The authority to contract, he said, might be by parol, although the contract must be in writing. Roberts on frauds, 112. Sugden on Vendors, 56.–Hoban gave the attorney verbal authority to draw the deed, which amounts to an agreement in writing signed.

There was no argument for the Defendant in error.

March 3d.

LIVINGSTON, J. delivered the opinion of the Court as follows:

If there ever existed a valid agreement between these parties in relation to the house in question, on which the Court gives no opinion, the terms of it must be sought for in the articles exhibited by the auctioneer, at the thne of sale. Of these, two only bear on this case.
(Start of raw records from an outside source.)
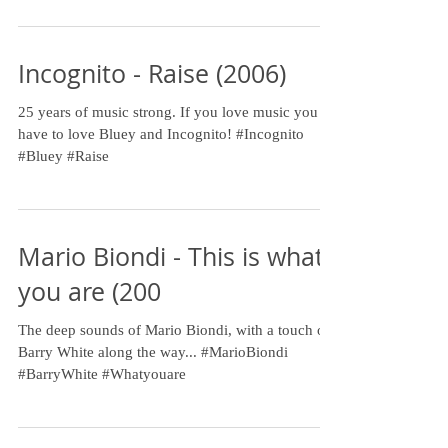
Incognito - Raise (2006)
25 years of music strong. If you love music you
have to love Bluey and Incognito! #Incognito
#Bluey #Raise
Mario Biondi - This is what
you are (200
The deep sounds of Mario Biondi, with a touch of
Barry White along the way... #MarioBiondi
#BarryWhite #Whatyouare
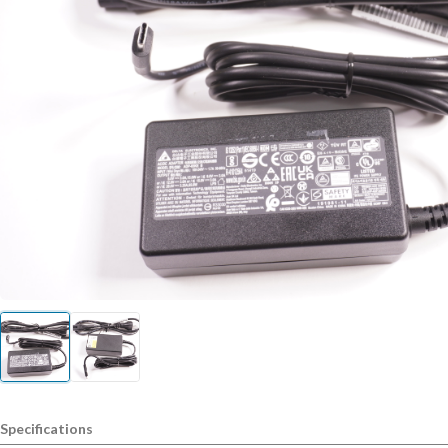
Specifications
These were, 'that the purchaser should secure the purchase money with interest by his promissory notes, with two approved indorsers, payable in 6 and 12 months'–and 'that the purchaser should be allowed thirty days to comply with these terms, at which time, in case of compliance, he was to receive a good and complete title to the property, and on failing to comply within the thirty days, the property was then to be re-sold on account of the first purchaser.'

The Plaintiffs offered no evidence of any re-sale, or of any deficiency arising thereon, but contended, that the remedy by a re-sale was merely cumulative, and did not take away the right of action against the Defendant, for his violation of the contract. Such is not the opinion of this Court. The vendee, by the terms of sale, had an option of taking the estate after it was bid off to him, and in case of refusal, of having it sold again on his accaunt–It might have produced more than on the first sale, in which case the surplus would have belonged to him; or the same price might have been obtained, and then he would have lost nothing–or it might have sold for less, and then by paying the difference which would have formed his whole loss, he would not have been exposed, as he must be, if this action proceeds to have damages assessed against him, by some uncertain and arbitrary or unsatisfactory rule, which might be adopted by a jury. Of these advantages which were reserved to him by the terms of the auction, the Plaintiff had no right to deprive him. The Court is further of opinion, that nothing which was done after the sale, at all varied the right of the parties. The judgment below is affirmed with costs.